ABOUT THIS TASK => In the data that follows, count the lines where "Terms" appears, and write only the number.

EXERCISE INPUTS =>

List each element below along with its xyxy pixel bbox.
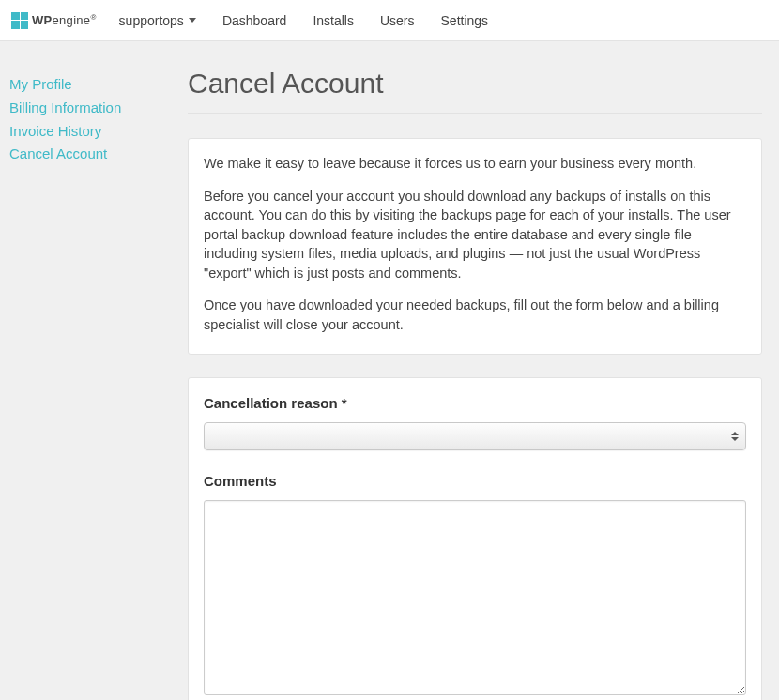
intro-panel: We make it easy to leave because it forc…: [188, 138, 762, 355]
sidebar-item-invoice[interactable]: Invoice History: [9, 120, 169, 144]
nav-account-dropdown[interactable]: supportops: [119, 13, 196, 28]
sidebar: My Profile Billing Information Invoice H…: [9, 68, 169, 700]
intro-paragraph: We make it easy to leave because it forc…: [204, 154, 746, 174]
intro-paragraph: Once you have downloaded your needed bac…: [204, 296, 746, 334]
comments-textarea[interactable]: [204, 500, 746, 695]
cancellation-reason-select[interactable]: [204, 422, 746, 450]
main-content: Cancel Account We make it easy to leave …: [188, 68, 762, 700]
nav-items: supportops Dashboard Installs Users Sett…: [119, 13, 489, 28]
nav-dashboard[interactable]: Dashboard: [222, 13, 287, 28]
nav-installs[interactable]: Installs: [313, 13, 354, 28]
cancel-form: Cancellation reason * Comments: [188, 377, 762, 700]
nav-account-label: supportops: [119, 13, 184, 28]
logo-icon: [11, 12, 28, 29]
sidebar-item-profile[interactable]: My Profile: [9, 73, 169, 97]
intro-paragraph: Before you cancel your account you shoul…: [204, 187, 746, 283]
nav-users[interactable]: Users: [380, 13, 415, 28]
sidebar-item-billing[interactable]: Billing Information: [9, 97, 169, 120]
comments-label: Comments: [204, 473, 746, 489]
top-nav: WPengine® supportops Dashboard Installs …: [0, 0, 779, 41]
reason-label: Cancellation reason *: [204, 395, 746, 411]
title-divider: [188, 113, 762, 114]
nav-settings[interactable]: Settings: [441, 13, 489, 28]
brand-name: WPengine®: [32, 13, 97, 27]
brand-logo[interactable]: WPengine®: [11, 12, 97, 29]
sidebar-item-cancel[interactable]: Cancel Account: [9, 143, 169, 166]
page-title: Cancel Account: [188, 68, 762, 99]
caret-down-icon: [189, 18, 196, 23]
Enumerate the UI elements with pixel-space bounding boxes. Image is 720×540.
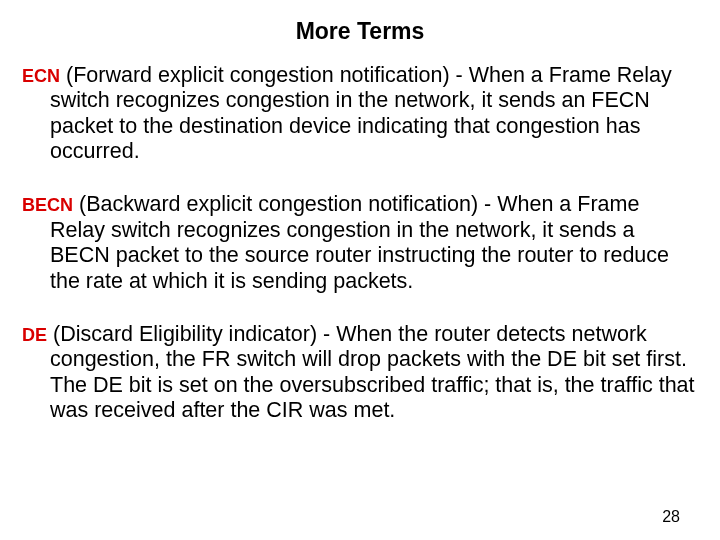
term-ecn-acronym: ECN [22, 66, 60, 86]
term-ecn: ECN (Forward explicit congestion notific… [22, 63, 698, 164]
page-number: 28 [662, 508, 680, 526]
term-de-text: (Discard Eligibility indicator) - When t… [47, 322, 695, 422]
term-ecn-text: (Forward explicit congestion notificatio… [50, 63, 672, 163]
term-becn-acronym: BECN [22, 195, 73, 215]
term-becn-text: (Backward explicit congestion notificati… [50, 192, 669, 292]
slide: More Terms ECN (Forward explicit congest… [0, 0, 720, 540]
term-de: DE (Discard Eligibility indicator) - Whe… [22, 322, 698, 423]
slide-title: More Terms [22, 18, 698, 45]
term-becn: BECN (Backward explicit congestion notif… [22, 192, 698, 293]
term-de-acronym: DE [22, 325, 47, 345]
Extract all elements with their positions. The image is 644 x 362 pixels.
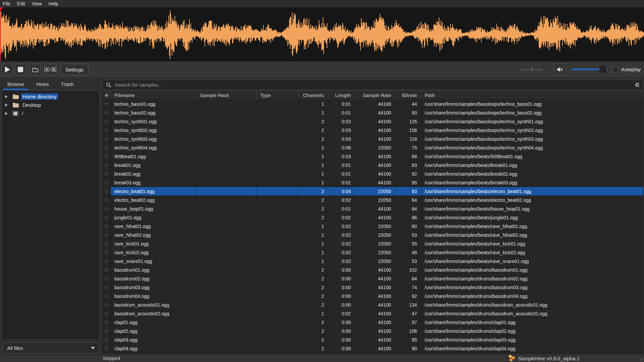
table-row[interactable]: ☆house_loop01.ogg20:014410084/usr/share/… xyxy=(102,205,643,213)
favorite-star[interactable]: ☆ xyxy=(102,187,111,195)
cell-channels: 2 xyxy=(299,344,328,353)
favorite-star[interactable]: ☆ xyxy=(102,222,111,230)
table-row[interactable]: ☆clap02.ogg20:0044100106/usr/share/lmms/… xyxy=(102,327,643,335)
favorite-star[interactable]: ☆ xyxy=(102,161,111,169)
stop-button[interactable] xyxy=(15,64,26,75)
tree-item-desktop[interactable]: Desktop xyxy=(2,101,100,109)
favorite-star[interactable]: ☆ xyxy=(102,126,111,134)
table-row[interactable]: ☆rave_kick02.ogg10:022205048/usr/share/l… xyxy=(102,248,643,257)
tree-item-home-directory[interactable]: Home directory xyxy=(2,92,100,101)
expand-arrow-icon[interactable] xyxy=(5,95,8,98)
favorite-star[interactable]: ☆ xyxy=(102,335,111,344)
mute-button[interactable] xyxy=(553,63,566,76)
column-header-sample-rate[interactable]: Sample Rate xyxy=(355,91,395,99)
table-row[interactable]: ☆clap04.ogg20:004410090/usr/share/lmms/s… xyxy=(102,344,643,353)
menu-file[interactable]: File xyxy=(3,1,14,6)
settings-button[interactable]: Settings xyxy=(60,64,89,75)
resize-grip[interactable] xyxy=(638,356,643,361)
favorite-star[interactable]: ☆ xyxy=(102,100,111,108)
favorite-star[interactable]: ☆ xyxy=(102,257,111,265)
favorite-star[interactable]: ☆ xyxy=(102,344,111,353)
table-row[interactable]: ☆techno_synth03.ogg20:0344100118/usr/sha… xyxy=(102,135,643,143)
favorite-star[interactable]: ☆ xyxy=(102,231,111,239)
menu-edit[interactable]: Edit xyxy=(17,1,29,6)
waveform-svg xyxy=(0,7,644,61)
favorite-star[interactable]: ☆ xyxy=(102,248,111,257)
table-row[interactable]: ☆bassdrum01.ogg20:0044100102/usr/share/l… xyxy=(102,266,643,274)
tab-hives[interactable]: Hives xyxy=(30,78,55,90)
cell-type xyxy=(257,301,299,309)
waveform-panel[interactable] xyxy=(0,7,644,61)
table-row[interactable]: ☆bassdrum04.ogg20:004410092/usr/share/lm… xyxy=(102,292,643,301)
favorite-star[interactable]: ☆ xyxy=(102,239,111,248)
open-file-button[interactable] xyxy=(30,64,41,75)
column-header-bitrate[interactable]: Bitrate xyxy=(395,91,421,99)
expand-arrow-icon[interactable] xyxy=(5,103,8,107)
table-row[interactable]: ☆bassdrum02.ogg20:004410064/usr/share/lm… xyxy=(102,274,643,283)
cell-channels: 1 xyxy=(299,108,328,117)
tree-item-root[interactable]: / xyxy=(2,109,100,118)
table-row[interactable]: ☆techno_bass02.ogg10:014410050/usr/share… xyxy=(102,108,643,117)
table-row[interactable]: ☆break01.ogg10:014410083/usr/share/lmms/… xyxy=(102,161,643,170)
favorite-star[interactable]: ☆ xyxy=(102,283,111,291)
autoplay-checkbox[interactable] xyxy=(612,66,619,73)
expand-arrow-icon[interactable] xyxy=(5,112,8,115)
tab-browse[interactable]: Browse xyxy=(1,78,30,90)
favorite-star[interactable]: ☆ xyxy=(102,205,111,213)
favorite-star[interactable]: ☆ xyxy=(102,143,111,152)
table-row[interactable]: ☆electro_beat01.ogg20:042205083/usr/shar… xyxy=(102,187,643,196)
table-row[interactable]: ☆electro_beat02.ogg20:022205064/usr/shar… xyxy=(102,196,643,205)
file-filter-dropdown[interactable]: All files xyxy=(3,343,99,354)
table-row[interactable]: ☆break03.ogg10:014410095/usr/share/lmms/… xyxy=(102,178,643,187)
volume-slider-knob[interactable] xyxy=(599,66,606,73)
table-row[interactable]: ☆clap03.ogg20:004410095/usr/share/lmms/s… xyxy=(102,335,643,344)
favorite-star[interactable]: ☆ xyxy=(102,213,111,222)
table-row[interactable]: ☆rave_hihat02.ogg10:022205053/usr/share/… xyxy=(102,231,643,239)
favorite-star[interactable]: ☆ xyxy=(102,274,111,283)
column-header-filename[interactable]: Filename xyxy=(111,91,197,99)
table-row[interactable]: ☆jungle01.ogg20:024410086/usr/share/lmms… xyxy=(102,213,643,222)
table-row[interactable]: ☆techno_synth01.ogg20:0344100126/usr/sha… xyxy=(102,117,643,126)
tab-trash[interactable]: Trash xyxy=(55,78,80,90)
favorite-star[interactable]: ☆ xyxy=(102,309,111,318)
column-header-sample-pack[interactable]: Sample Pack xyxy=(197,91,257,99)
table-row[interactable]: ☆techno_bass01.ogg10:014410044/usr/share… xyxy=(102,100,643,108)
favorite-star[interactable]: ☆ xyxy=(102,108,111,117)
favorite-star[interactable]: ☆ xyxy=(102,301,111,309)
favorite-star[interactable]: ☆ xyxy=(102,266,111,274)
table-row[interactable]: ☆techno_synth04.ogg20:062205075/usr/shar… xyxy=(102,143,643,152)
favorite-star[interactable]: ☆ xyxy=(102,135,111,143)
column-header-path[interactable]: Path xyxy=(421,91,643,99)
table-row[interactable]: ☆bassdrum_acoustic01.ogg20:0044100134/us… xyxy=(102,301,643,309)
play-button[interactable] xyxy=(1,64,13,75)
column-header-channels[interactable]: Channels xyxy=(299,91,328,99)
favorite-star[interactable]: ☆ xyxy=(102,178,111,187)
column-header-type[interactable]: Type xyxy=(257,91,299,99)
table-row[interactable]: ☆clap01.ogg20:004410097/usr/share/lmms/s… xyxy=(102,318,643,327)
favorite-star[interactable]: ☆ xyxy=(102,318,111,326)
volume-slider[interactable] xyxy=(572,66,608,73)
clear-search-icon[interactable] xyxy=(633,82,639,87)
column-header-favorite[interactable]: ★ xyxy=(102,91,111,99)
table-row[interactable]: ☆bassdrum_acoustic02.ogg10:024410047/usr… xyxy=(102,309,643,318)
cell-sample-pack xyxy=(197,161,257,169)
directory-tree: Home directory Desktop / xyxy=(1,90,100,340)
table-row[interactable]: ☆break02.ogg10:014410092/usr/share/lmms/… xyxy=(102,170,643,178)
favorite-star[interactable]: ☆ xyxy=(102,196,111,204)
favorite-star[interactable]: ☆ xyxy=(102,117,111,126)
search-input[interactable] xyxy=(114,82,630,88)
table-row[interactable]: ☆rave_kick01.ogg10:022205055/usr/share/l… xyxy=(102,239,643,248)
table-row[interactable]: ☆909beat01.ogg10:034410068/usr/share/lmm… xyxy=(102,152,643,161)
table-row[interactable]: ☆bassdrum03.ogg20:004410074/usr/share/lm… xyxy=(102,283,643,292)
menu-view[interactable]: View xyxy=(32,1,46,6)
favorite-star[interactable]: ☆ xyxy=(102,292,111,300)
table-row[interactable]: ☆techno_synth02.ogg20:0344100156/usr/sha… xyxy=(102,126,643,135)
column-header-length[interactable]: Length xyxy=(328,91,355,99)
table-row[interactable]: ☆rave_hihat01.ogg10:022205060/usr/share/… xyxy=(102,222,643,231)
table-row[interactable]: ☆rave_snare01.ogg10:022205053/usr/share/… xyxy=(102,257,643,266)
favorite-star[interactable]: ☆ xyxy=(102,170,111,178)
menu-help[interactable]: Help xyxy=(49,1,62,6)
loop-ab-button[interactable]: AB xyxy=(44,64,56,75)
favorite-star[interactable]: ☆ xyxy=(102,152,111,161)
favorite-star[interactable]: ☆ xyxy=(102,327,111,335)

YOUR SOLUTION => 2